Maryland Doubles Down on Wine Shipping Stupidity

It is indicative of Maryland’s legendarily dysfunctional alcohol distribution system, that lawmakers in that state would feel a need to push legislation reasserting their opposition to free and fair trade in wine.

House Bill 987 (Sponsor: Warren Miller) redundantly insists that Marylanders ought to be expressly forbidden from purchasing wine from out-of-state retailers and auction houses and have the wine shipped to them: HB987 reads this way:

To qualify for a direct wine shippers permit, an applicant shall be:

(1) a person licensed outside the State to engage in the manufacture of wine THAT DIRECTLY ENGAGES IN THE MANUFACTURE OF WINE;

It’s the underlined portion above that is the new language added to the law. State wholesalers and retailers pressured lawmakers into introducing the legislation. It will change nothing about how wine is currently procured in Maryland. Currently out-of-state wineries may ship wine into the state with a permit, but the direct wine shipping permit is not made available to retailers.

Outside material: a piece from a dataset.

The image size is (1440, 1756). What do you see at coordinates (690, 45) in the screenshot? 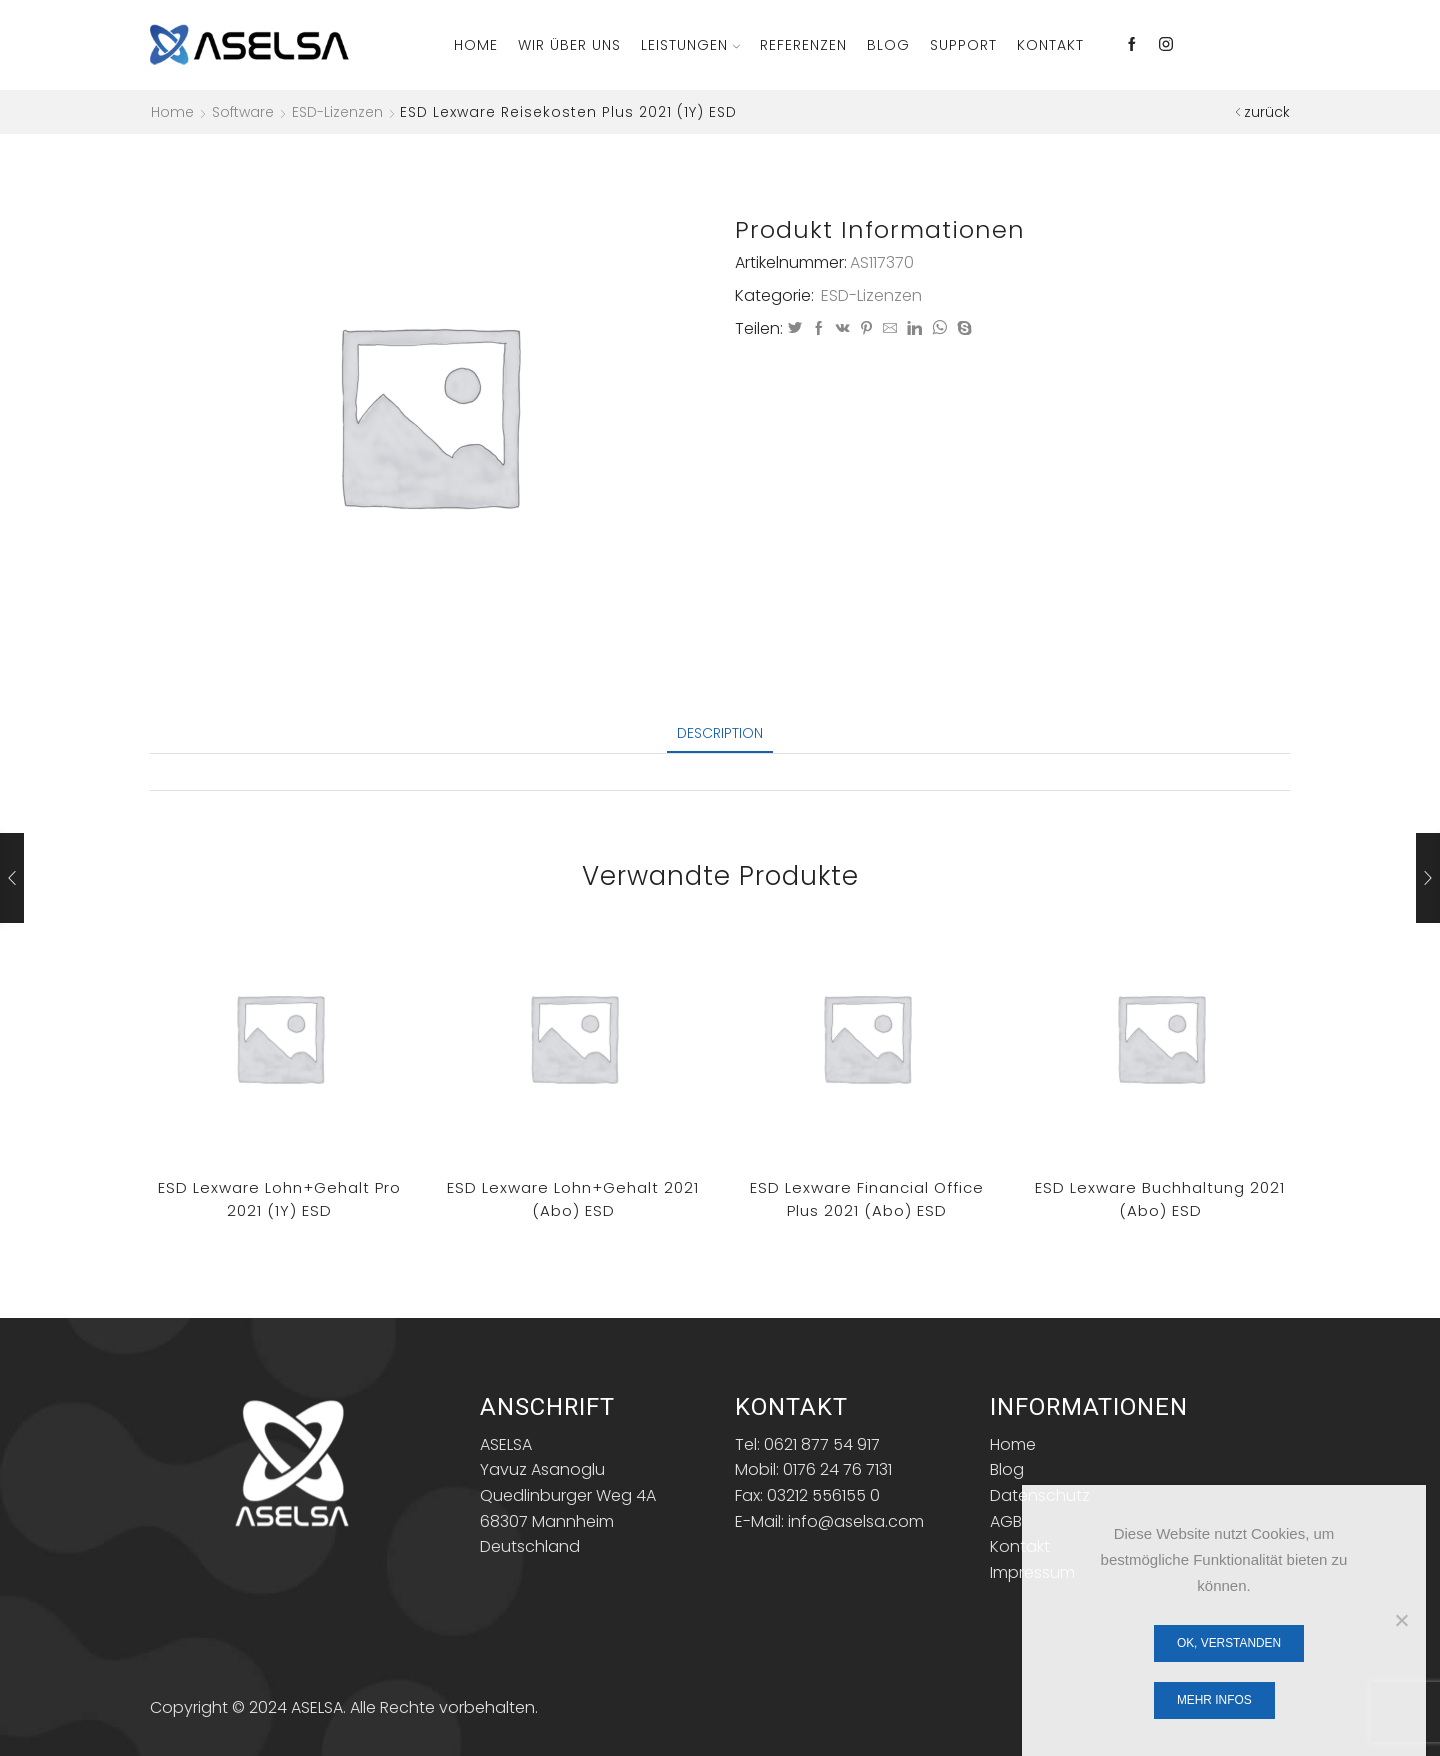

In 2012, the Maryland Comptroller released a report on the effectiveness of their then new direct wine shipping law that excluded retailer shipping. The comptroller noted that due to the restriction in the law fully 44% of the Wine Spectator’s Top 100 wines of 2011 “are not available under current law”.

Of course they were not available. When you exclude wine retailers from the direct wine shipping channel you exclude the shipment of any and all imported wines.

If Maryland lawmakers and HB 987 sponsor Delegate Warren Miller had any interest whatsoever in his constituents his bill would explicitly allow out-of-state retailers to obtain a wine shipping permit allowing retailers, wine auction houses and wine clubs to ship wine directly to Maryland consumers. Such a bill would reduce Maryland’s cost of compliance enforcement, result in a significant increase in tax revenue, and provide Maryland consumers with access to each and every wine reviewed by the Wine Spectator, let alone just its Top 100 wines. 

HB 987 is scheduled for a hearing in the Maryland House Economic Matters Committee on February 20.